### WORK REQUEST
Extract the lines of the material below, beginning with the first and ending with the line that holds "10.25236/FAR.2021.030513". Skip every picture.

### DATA EXTRACTS
== Segment start ==

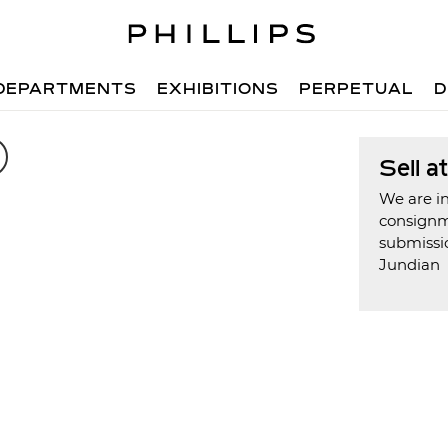
DEPARTMENTS
EXHIBITIONS
PERPETUAL
D
Sell a
We are in
consign
submissi
Jundian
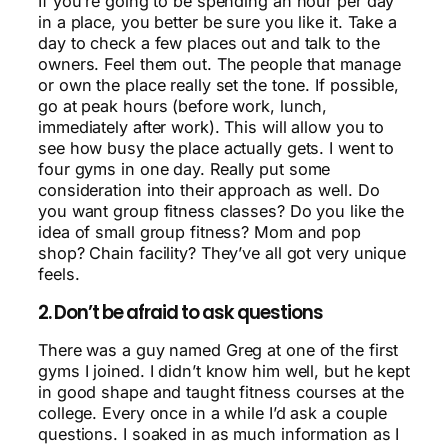
If you’re going to be spending an hour per day
in a place, you better be sure you like it. Take a
day to check a few places out and talk to the
owners. Feel them out. The people that manage
or own the place really set the tone. If possible,
go at peak hours (before work, lunch,
immediately after work). This will allow you to
see how busy the place actually gets. I went to
four gyms
in one day
. Really put some
consideration into their approach as well. Do
you want group fitness classes? Do you like the
idea of small group fitness? Mom and pop
shop? Chain facility? They’ve all got very unique
feels.
2. Don’t be afraid to ask questions
There was a guy named Greg at one of the first
gyms I joined. I didn’t know him well, but he kept
in good shape and taught fitness courses at the
college. Every once in a while I’d ask a couple
questions. I soaked in as much information as I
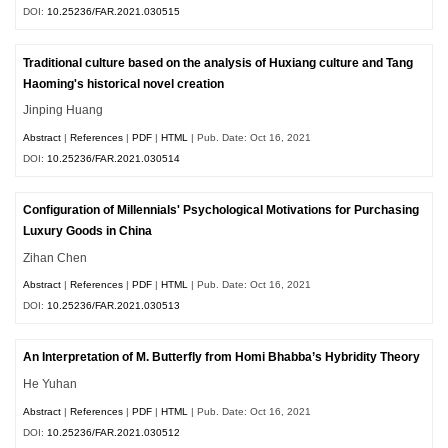
DOI:
10.25236/FAR.2021.030515
Traditional culture based on the analysis of Huxiang culture and Tang
Haoming's historical novel creation
Jinping Huang
Abstract
|
References
|
PDF
|
HTML
| Pub. Date: Oct 16, 2021
DOI:
10.25236/FAR.2021.030514
Configuration of Millennials' Psychological Motivations for Purchasing
Luxury Goods in China
Zihan Chen
Abstract
|
References
|
PDF
|
HTML
| Pub. Date: Oct 16, 2021
DOI:
10.25236/FAR.2021.030513
An Interpretation of M. Butterfly from Homi Bhabba’s Hybridity Theory
He Yuhan
Abstract
|
References
|
PDF
|
HTML
| Pub. Date: Oct 16, 2021
DOI:
10.25236/FAR.2021.030512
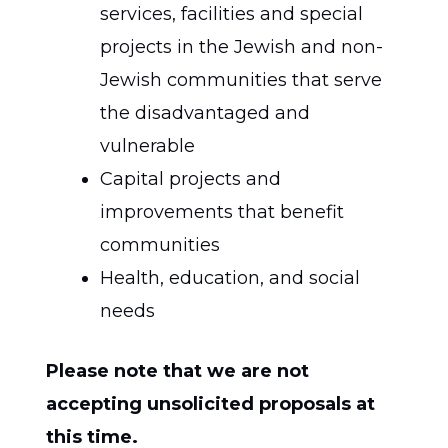
services, facilities and special
projects in the Jewish and non-
Jewish communities that serve
the disadvantaged and
vulnerable
Capital projects and
improvements that benefit
communities
Health, education, and social
needs
Please note that we are not
accepting unsolicited proposals at
this time.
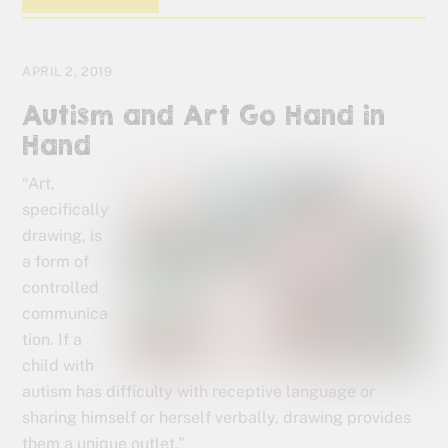
APRIL 2, 2019
Autism and Art Go Hand in
Hand
“Art,
specifically
drawing, is
a form of
controlled
communica
tion. If a
child with
autism has difficulty with receptive language or
sharing himself or herself verbally, drawing provides
them a unique outlet.”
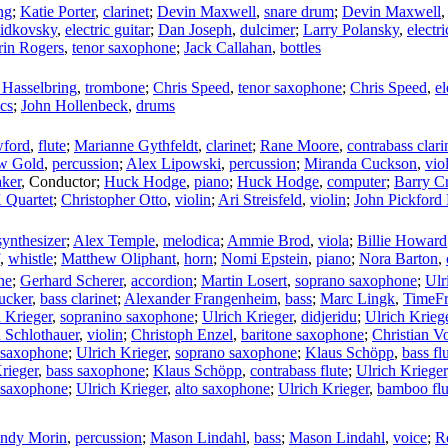
ng
;
Katie Porter
,
clarinet
;
Devin Maxwell
,
snare drum
;
Devin Maxwell
idkovsky
,
electric guitar
;
Dan Joseph
,
dulcimer
;
Larry Polansky
,
electri
rin Rogers
,
tenor saxophone
;
Jack Callahan
,
bottles
 Hasselbring
,
trombone
;
Chris Speed
,
tenor saxophone
;
Chris Speed
,
el
ics
;
John Hollenbeck
,
drums
wford
,
flute
;
Marianne Gythfeldt
,
clarinet
;
Rane Moore
,
contrabass clari
w Gold
,
percussion
;
Alex Lipowski
,
percussion
;
Miranda Cuckson
,
vio
ker
,
Conductor
;
Huck Hodge
,
piano
;
Huck Hodge
,
computer
;
Barry C
Quartet
;
Christopher Otto
,
violin
;
Ari Streisfeld
,
violin
;
John Pickford
synthesizer
;
Alex Temple
,
melodica
;
Ammie Brod
,
viola
;
Billie Howard
,
whistle
;
Matthew Oliphant
,
horn
;
Nomi Epstein
,
piano
;
Nora Barton
,
ne
;
Gerhard Scherer
,
accordion
;
Martin Losert
,
soprano saxophone
;
Ulr
ucker
,
bass clarinet
;
Alexander Frangenheim
,
bass
;
Marc Lingk
,
TimeFr
 Krieger
,
sopranino saxophone
;
Ulrich Krieger
,
didjeridu
;
Ulrich Krieg
 Schlothauer
,
violin
;
Christoph Enzel
,
baritone saxophone
;
Christian V
o saxophone
;
Ulrich Krieger
,
soprano saxophone
;
Klaus Schöpp
,
bass fl
rieger
,
bass saxophone
;
Klaus Schöpp
,
contrabass flute
;
Ulrich Krieger
 saxophone
;
Ulrich Krieger
,
alto saxophone
;
Ulrich Krieger
,
bamboo flu
ndy Morin
,
percussion
;
Mason Lindahl
,
bass
;
Mason Lindahl
,
voice
;
R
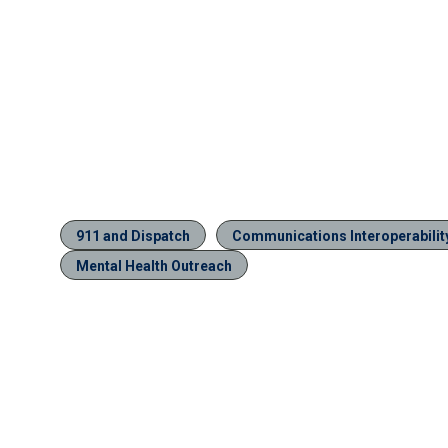
911 and Dispatch
Communications Interoperabilit
Mental Health Outreach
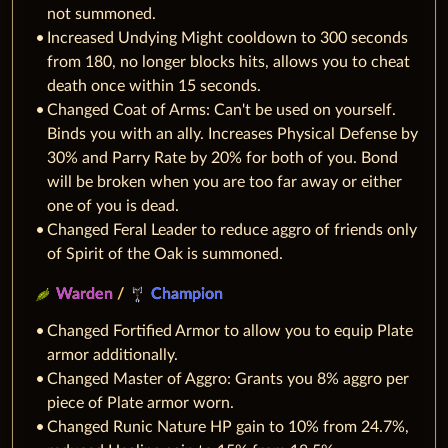
not summoned.
Increased Undying Might cooldown to 300 seconds
from 180, no longer blocks hits, allows you to cheat
death once within 15 seconds.
Changed Coat of Arms: Can't be used on yourself.
Binds you with an ally. Increases Physical Defense by
30% and Parry Rate by 20% for both of you. Bond
will be broken when you are too far away or either
one of you is dead.
Changed Feral Leader to reduce aggro of friends only
of Spirit of the Oak is summoned.
Warden
/
Champion
Changed Fortified Armor to allow you to equip Plate
armor additionally.
Changed Master of Aggro: Grants you 8% aggro per
piece of Plate armor worn.
Changed Runic Nature HP gain to 10% from 24.7%,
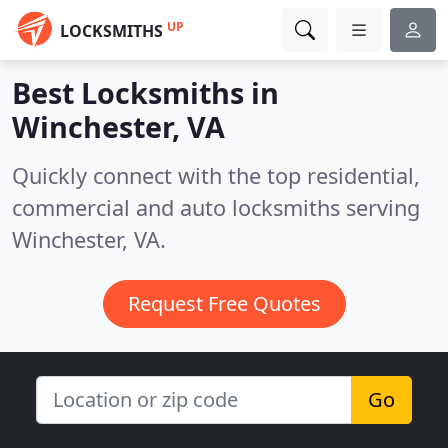
UP
LOCKSMITHS
Best Locksmiths in
Winchester, VA
Quickly connect with the top residential,
commercial and auto locksmiths serving
Winchester, VA.
Request Free Quotes
Go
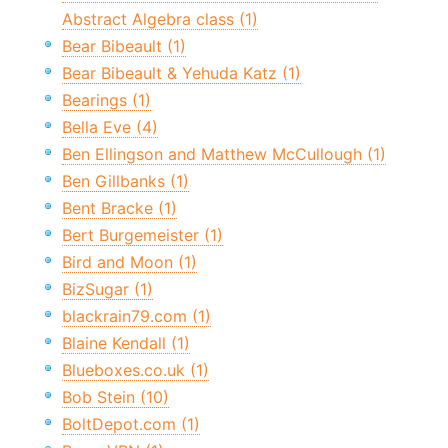
Abstract Algebra class (1)
Bear Bibeault (1)
Bear Bibeault & Yehuda Katz (1)
Bearings (1)
Bella Eve (4)
Ben Ellingson and Matthew McCullough (1)
Ben Gillbanks (1)
Bent Bracke (1)
Bert Burgemeister (1)
Bird and Moon (1)
BizSugar (1)
blackrain79.com (1)
Blaine Kendall (1)
Blueboxes.co.uk (1)
Bob Stein (10)
BoltDepot.com (1)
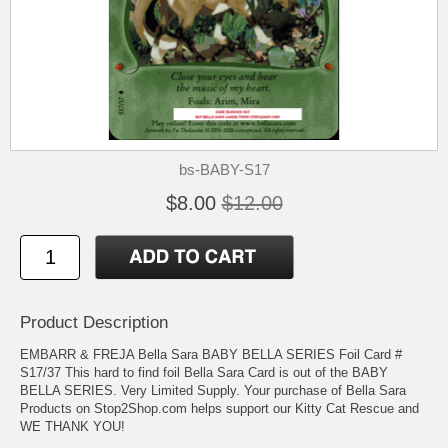
bs-BABY-S17
$8.00
$12.00
Product Description
EMBARR & FREJA Bella Sara BABY BELLA SERIES Foil Card #
S17/37 This hard to find foil Bella Sara Card is out of the BABY
BELLA SERIES. Very Limited Supply. Your purchase of Bella Sara
Products on Stop2Shop.com helps support our Kitty Cat Rescue and
WE THANK YOU!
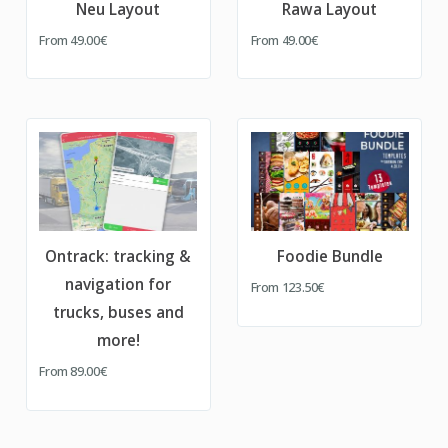
Neu Layout
Rawa Layout
From
49.00€
From
49.00€
Ontrack: tracking &
Foodie Bundle
navigation for
From
123.50€
trucks, buses and
more!
From
89.00€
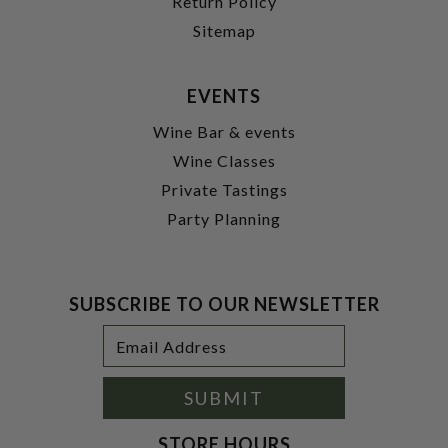
Return Policy
Sitemap
EVENTS
Wine Bar & events
Wine Classes
Private Tastings
Party Planning
SUBSCRIBE TO OUR NEWSLETTER
Footer
Email
Newsletter
Address
Signup
Form
SUBMIT
STORE HOURS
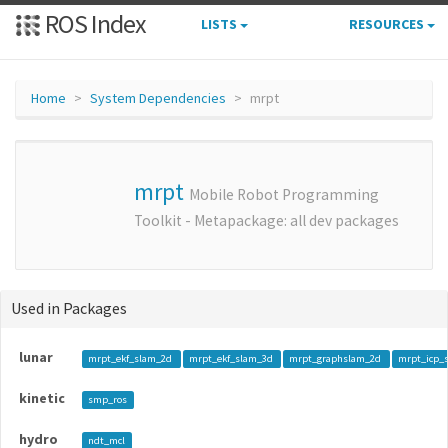
ROS Index
LISTS
RESOURCES
Home
System Dependencies
mrpt
mrpt
Mobile Robot Programming
Toolkit - Metapackage: all dev packages
Used in Packages
lunar
mrpt_ekf_slam_2d
mrpt_ekf_slam_3d
mrpt_graphslam_2d
mrpt_icp_
kinetic
smp_ros
hydro
ndt_mcl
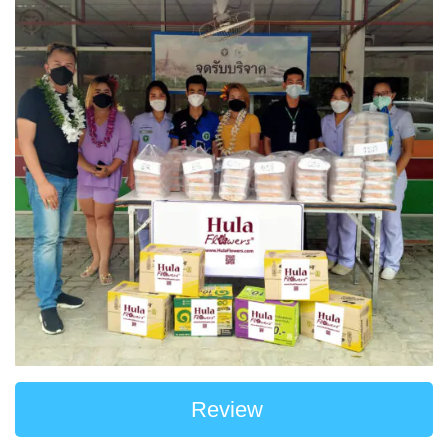
Review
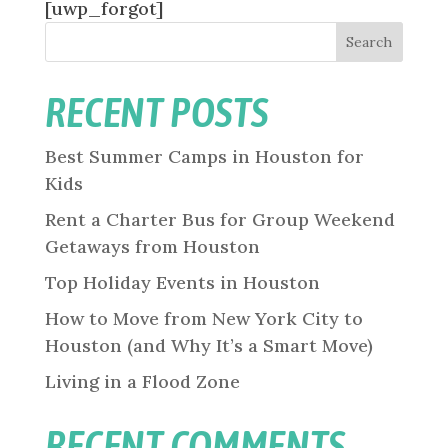
[uwp_forgot]
Search
RECENT POSTS
Best Summer Camps in Houston for
Kids
Rent a Charter Bus for Group Weekend
Getaways from Houston
Top Holiday Events in Houston
How to Move from New York City to
Houston (and Why It’s a Smart Move)
Living in a Flood Zone
RECENT COMMENTS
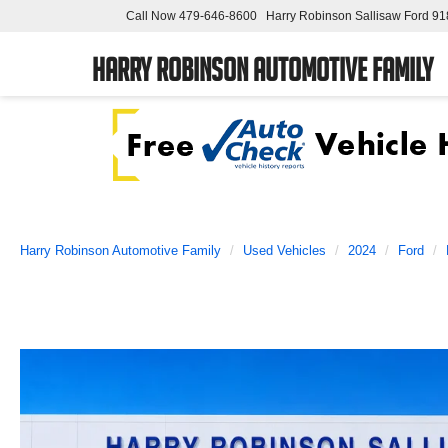
Call Now
479-646-8600
Harry Robinson Sallisaw Ford
91
Harry Robinson Automotive Family
Harry Robinson Automotive Family
Used Vehicles
2024
Ford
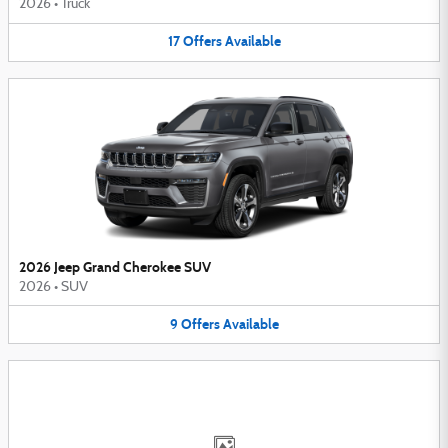
2026
•
Truck
17
Offers
Available
2026 Jeep Grand Cherokee SUV
2026
•
SUV
9
Offers
Available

== Segment end ==

### THE ANSWER
DEPARTMENTS
EXHIBITIONS
PERPETUAL
D
Sell a
We are in
consign
submissi
Jundian
If you’re going to be spending an hour per day
in a place, you better be sure you like it. Take a
day to check a few places out and talk to the
owners. Feel them out. The people that manage
or own the place really set the tone. If possible,
go at peak hours (before work, lunch,
immediately after work). This will allow you to
see how busy the place actually gets. I went to
four gyms
in one day
. Really put some
consideration into their approach as well. Do
you want group fitness classes? Do you like the
idea of small group fitness? Mom and pop
shop? Chain facility? They’ve all got very unique
feels.
2. Don’t be afraid to ask questions
There was a guy named Greg at one of the first
gyms I joined. I didn’t know him well, but he kept
in good shape and taught fitness courses at the
college. Every once in a while I’d ask a couple
questions. I soaked in as much information as I
DOI:
10.25236/FAR.2021.030515
Traditional culture based on the analysis of Huxiang culture and Tang
Haoming's historical novel creation
Jinping Huang
Abstract
|
References
|
PDF
|
HTML
| Pub. Date: Oct 16, 2021
DOI:
10.25236/FAR.2021.030514
Configuration of Millennials' Psychological Motivations for Purchasing
Luxury Goods in China
Zihan Chen
Abstract
|
References
|
PDF
|
HTML
| Pub. Date: Oct 16, 2021
DOI:
10.25236/FAR.2021.030513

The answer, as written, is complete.